Durch das sogenannte Ring-Fencing soll verhindert werden, dass Steuerzahler im Fall einer Krise angeschlagene Banken stützen müssen. Die mit eigenem Kapital ausgestatteten Einheiten könnten im Krisenfall weiterarbeiten, der Rest könnte problemlos abgewickelt werden, so die Idee.
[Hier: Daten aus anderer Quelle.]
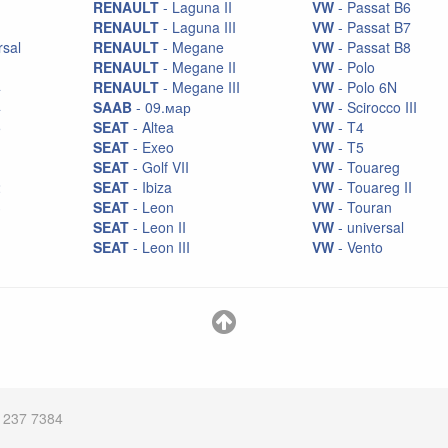
RENAULT
- Laguna II
VW
- Passat B6
RENAULT
- Laguna III
VW
- Passat B7
rsal
RENAULT
- Megane
VW
- Passat B8
RENAULT
- Megane II
VW
- Polo
4
RENAULT
- Megane III
VW
- Polo 6N
4
SAAB
- 09.мар
VW
- Scirocco III
5
SEAT
- Altea
VW
- T4
1
SEAT
- Exeo
VW
- T5
1
SEAT
- Golf VII
VW
- Touareg
2
SEAT
- Ibiza
VW
- Touareg II
3
SEAT
- Leon
VW
- Touran
SEAT
- Leon II
VW
- universal
SEAT
- Leon III
VW
- Vento
 237 7384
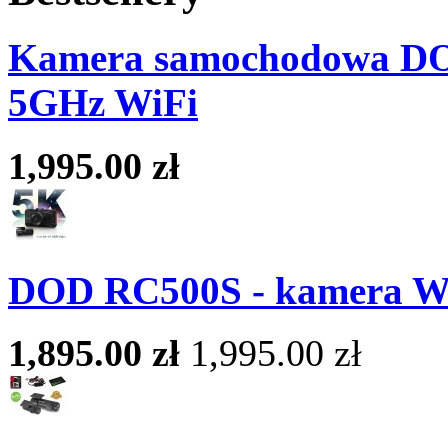
Kamera samochodowa DOD
5GHz WiFi
1,995.00 zł
DOD RC500S - kamera Wi
1,895.00 zł
1,995.00 zł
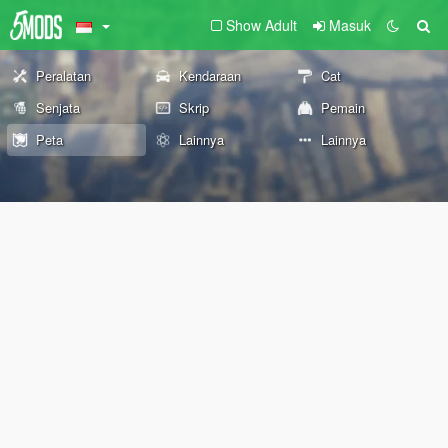
Show Adult
Masuk
Peralatan
Kendaraan
Cat
Senjata
Skrip
Pemain
Peta
Lainnya
Lainnya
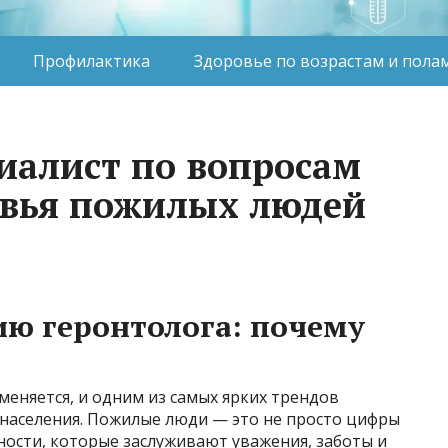
Профилактика
Здоровье по возрастам и пола
циалист по вопросам
овья пожилых людей
ию геронтолога: почему
еняется, и одним из самых ярких трендов
 населения. Пожилые люди — это не просто цифры
чности, которые заслуживают уважения, заботы и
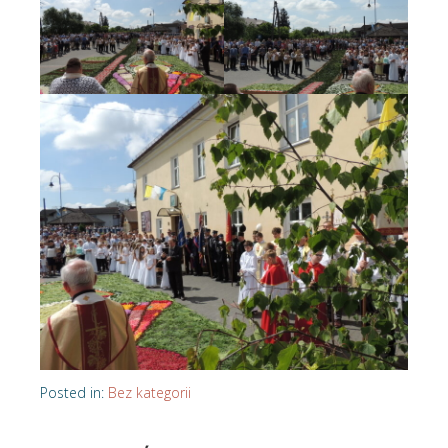
Posted in:
Bez kategorii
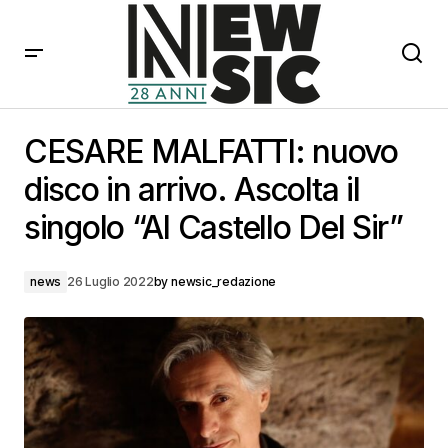
CESARE MALFATTI: nuovo disco in arrivo. Ascolta il
singolo “Al Castello Del Sir”
CESARE MALFATTI: nuovo
disco in arrivo. Ascolta il
singolo “Al Castello Del Sir”
news
26 Luglio 2022
by
newsic_redazione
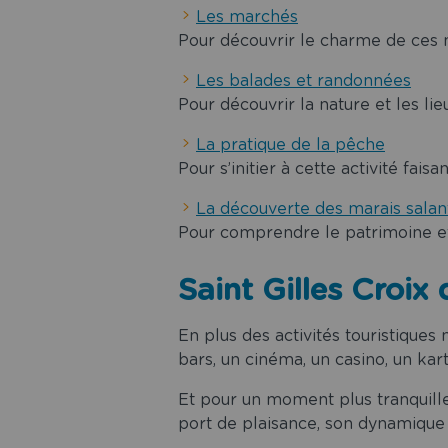
Les marchés
Pour découvrir le charme de ces 
Les balades et randonnées
Pour découvrir la nature et les lieu
La pratique de la pêche
Pour s’initier à cette activité fais
La découverte des marais salan
Pour comprendre le patrimoine et 
Saint Gilles Croix d
En plus des activités touristiques
bars, un cinéma, un casino, un kart
Et pour un moment plus tranquille
port de plaisance, son dynamique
Deshalb benötige Lloyds eine zweite Tochtergesellschaft in der EU, die den Handel mit Euro-Anleihen betreibt, sagte der Insider. Diese werde wohl in Frankfurt angesiedelt. Eine dritte Gesellschaft solle sich um die Abwicklung der Versicherungssparte Scottish Widows kümmern, die kein Neugeschäft mehr macht. Kunden von Scottish Widows sind auch in der EU-27 angesiedelt.

Alle drei Gesellschaften müssten einzeln mit Kapital unterlegt werden, aber der gesamte Kapitalbedarf dürfte im Vergleich zur Bilanz des Konzerns nicht groß sein. Insider hatten in der Vergangenheit gesagt, dafür würden wohl wenige Hundert Millionen Pfund benötigt.